BYD is storming the Ukrainian car market and for the first time is approaching a share of 20% — something even the long-term leader Toyota has not managed to achieve. According to AUTO-Consulting, November saw a sharp surge in demand for new cars, and it is Chinese brands that are setting the tone for the market.
The BYD brand has for the first time in history approached the level of almost 19% of all new passenger car sales in Ukraine. This is an absolute historical phenomenon: even in the best years, Toyota, ZAZ, or GAZ did not demonstrate such a presence. The dynamics with which BYD is increasing its share go beyond ordinary market trends.
It is particularly indicative that Ukrainians are buying non-official BYD cars. The brand has no representation, no distributor, no dealers — but there is demand, which ‘gray’ suppliers satisfy faster than any official network.
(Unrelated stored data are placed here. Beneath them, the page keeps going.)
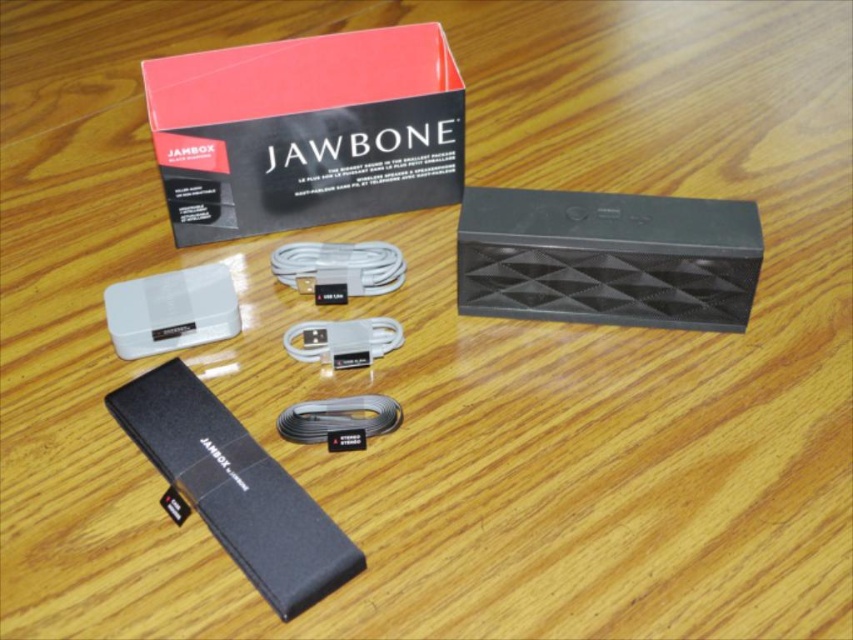 You are setting up the Jawbone Jambox speaker and need to connect it to a power source. The matte black box at upper center is the speaker, and the white matte cable at center is the charging cable. How far apart are these two items on the wooden surface?

The matte black box at upper center and white matte cable at center are 23.31 centimeters apart.

You are setting up the Jawbone Jambox speaker and need to connect the power source. You have a black matte battery at lower left and a satin silver cable at center. Which one should you use to power the speaker?

The black matte battery at lower left should be used to power the speaker since it is larger in size compared to the satin silver cable at center, indicating it might be the appropriate power source.

You are setting up a speaker system and need to connect the black matte battery at lower left to the satin silver cable at center. Can you reach the battery without moving the cable?

The black matte battery at lower left is positioned under the satin silver cable at center, so you can reach it by moving the cable slightly to access the battery located beneath it. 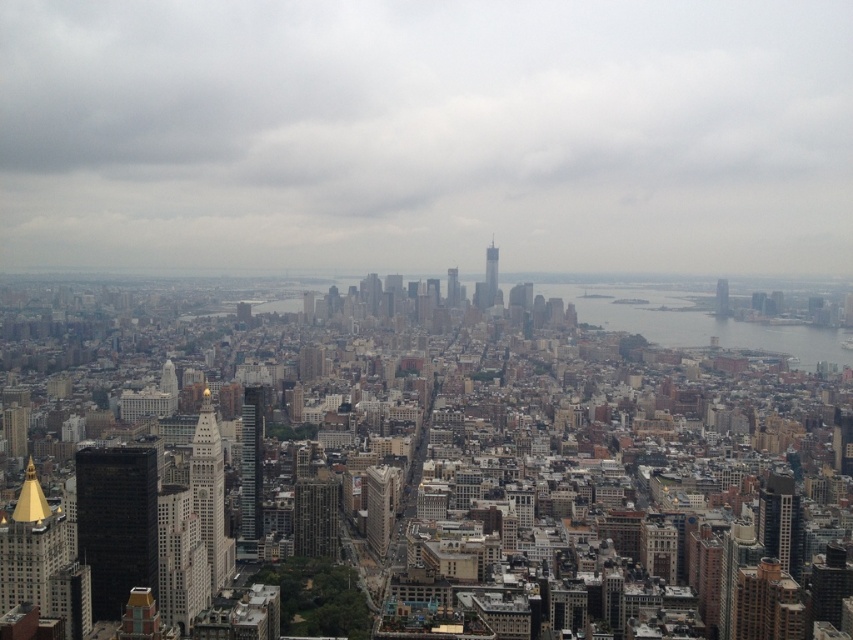 Which of these two, silver metallic skyscraper at center-left or dark gray concrete skyscraper at lower right, stands shorter?

dark gray concrete skyscraper at lower right

Which is more to the left, silver metallic skyscraper at center-left or dark gray concrete skyscraper at lower right?

silver metallic skyscraper at center-left is more to the left.

Who is more forward, (218,444) or (792,560)?

Point (218,444) is more forward.

Identify the location of silver metallic skyscraper at center-left. (x=210, y=493).

Does silver metallic skyscraper at center-left appear on the right side of gray concrete skyscraper at center?

Incorrect, silver metallic skyscraper at center-left is not on the right side of gray concrete skyscraper at center.

Does silver metallic skyscraper at center-left come in front of gray concrete skyscraper at center?

No.

Image resolution: width=853 pixels, height=640 pixels. In order to click on silver metallic skyscraper at center-left in this screenshot , I will do coord(210,493).

Does green glass building at center appear on the right side of glassy steel skyscraper at center?

Incorrect, green glass building at center is not on the right side of glassy steel skyscraper at center.

Between green glass building at center and glassy steel skyscraper at center, which one has more height?

Standing taller between the two is green glass building at center.

Locate an element on the screen. green glass building at center is located at coordinates (315, 516).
Their success became possible due to the price difference in the Chinese market, subsidies in China, and the VAT benefits that apply to electric vehicles in Ukraine but will end soon.
Another Chinese newcomer — Zeekr — is also showing rapid growth and is already in sixth place in the market. It is especially impressive that the brand has only existed since 2021, but Ukrainian buyers are willing to pay serious money for it. In fact, a month before the end of tax benefits, we are observing an explosive demand effect for ‘Chinese cars,’ which could change the structure of the Ukrainian car market for years to come.